[Terrapreta] Cost of charcoal amendment to soil.

Sean K. Barry sean.barry at juno.com
Tue Mar 27 23:33:06 CDT 2007


Hi Michael,

Silica is fertilizer?  Isn't it insoluble?  Maybe silica (sand) is more useful for breaking up clay soils, to let more water in.

SKB


  ----- Original Message ----- 
  From: Michael Bailes<mailto:michaelangelica at gmail.com> 
  To: Sean K. Barry<mailto:sean.barry at juno.com> 
  Cc: Robert Niederman<mailto:rniederman at cegworldwide.com> ; terrapreta<mailto:terrapreta at bioenergylists.org> 
  Sent: Tuesday, March 27, 2007 10:55 PM
  Subject: Re: [Terrapreta] Cost of charcoal amendment to soil.







     Tom Miles also mentioned $260/ton.  That seems an average price.  As for rate of application ... 1.4% being something like 16 tons/acre springs to mind.  But, I have also seen 4 tons/acre.  I think it's a crap shoot until you know more about what else needs to go in with that amendment and how the soil/plant growth responds.

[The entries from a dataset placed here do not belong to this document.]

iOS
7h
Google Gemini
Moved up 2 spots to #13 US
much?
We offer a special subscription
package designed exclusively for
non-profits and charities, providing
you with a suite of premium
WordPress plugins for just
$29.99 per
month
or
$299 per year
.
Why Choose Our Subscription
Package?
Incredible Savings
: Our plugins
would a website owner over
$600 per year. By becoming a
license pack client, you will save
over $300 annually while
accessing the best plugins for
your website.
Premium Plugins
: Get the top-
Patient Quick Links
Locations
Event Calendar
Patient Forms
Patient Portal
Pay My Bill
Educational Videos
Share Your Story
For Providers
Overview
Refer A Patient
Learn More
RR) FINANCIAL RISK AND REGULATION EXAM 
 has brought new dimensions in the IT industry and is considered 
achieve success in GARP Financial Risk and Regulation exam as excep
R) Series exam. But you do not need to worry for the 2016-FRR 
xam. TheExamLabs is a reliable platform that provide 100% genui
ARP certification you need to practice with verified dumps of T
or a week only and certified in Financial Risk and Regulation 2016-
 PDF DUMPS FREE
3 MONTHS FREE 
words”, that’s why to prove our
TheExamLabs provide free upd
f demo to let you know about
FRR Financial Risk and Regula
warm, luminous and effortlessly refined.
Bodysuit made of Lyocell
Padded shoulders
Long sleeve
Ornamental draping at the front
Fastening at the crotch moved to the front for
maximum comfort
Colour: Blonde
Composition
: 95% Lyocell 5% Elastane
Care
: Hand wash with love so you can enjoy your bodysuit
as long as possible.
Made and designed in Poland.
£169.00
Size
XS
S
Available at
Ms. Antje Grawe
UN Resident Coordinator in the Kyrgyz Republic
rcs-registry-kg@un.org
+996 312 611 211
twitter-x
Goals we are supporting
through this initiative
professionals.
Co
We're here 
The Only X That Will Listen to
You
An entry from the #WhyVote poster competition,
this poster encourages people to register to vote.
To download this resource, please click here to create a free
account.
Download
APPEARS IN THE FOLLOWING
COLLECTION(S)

      The ancients layered this stuff down, year after year, a few millimeters up to maybe a centimeter a year.  They charred first the jungle trees, then the plant wastes that were left standing after cropping.  


  Good point
  BEST Energies are hopeing to produce car at around AUD$150 a tonne (US$100? Metric tonne) depending on what it is made from. 
  If they can do that with chicken litter car or rice hull char you are getting free fertiliser for you money (free silica with the rice char).

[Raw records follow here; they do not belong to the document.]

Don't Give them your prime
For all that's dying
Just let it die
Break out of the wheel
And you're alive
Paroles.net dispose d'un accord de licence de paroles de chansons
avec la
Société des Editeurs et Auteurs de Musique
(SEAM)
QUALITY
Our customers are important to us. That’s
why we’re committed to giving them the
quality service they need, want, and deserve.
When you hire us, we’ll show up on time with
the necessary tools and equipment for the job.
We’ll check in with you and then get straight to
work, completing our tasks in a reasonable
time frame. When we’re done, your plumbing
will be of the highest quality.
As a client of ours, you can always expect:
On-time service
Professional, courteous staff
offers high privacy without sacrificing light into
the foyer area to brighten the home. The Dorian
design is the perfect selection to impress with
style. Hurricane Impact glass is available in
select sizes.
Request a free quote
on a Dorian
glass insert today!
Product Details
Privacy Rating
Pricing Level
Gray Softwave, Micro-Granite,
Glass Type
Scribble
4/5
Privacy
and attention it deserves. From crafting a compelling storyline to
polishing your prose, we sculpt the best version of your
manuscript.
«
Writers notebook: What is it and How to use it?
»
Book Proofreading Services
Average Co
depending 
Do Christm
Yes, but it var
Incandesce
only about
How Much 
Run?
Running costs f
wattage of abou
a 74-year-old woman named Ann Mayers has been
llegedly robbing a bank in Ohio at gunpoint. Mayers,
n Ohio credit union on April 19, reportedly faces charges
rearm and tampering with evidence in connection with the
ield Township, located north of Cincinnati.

  There is an interesting 10 year experiment going on in Japan at the moment. They are putting only 100g  to a sq.metre of char (bamboo) onto Tea plants.
   Already, only 4- 5 years into the experiment, they are getting very significant increases in growth of the char treated plants. The research should be searchable on the web 




  -- 
  Michael Bailes.

  "I know the answer!
  The answer lies within the heart of all mankind!
  The answer is twelve?
  I think I'm in the wrong building."